Can somebody who knows more about 3D technology explain why anisotropic filtering doesn't get rid of the moire effect in CMx2? I thought that was the whole point of anisotropic filtering.

I am no expert on 3D, but I do know a little about moiré in the traditional sense and consequentially why anisotropic filters don't do anything to alleviate it. A moiré pattern is usually caused when two screen patterns interfere with each other, in print this could happen when images that have already been printed, and so made into a pattern of dots, are then printed again so that the dot pattern that makes up the original printed image clashes with the dot pattern of the newly printed image, producing interference. The same effect used to be quite common on older CRT TVs when, for instance, someone wore a striped tie which would clash with the lines that made up the TV screen image. What we see in CM is similar to this, the lines of the ploughed field are clashing, or interfering, with the lines that make up the screen image.

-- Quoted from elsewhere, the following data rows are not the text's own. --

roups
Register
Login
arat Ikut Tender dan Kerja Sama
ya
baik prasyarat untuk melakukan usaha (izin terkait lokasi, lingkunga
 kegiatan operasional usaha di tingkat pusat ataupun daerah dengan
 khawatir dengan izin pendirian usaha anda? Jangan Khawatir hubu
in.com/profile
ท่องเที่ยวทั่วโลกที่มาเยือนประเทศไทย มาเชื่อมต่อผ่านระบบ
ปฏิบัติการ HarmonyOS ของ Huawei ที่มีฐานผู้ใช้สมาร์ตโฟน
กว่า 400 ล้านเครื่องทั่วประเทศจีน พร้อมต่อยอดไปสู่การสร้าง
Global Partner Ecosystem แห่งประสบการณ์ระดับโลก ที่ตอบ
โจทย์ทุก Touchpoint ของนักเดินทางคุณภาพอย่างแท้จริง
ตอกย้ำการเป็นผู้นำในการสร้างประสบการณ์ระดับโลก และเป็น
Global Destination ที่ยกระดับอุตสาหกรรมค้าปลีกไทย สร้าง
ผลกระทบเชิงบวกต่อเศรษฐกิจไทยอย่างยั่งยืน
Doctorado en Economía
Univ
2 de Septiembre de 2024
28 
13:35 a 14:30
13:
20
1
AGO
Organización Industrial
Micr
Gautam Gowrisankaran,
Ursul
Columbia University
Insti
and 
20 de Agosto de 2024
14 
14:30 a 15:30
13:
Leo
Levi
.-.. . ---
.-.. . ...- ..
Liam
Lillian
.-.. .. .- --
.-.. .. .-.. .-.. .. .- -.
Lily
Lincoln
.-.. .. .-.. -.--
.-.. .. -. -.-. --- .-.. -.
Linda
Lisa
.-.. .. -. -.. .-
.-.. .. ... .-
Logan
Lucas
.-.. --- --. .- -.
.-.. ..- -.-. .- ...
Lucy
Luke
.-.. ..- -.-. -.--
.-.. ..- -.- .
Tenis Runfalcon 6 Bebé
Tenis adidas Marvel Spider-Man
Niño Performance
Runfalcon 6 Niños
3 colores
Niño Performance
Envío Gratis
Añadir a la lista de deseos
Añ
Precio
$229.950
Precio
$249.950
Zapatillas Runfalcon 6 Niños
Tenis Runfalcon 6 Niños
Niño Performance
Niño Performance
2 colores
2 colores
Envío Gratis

Anisotropic filtering is doing a couple of things, the primary objective is to tackle aliasing of surface textures, the jaggies along edges, noticeably in CM the shadows have quite jaggy edges. It also helps to sharpen some details. Ultimately it probably makes moirés worse because of the sharpening. To get rid of the moiré would require the reverse, that is some filter that blurs or softens, or even randomises, the offending linear textures, which we sadly don't have.

There are some filters in ReShade that can effect softening and blurring, but I've not had a look to see if we could remove the moiré with them as I only tend to use those filters for screen shots at ground level where moiré is not an issue.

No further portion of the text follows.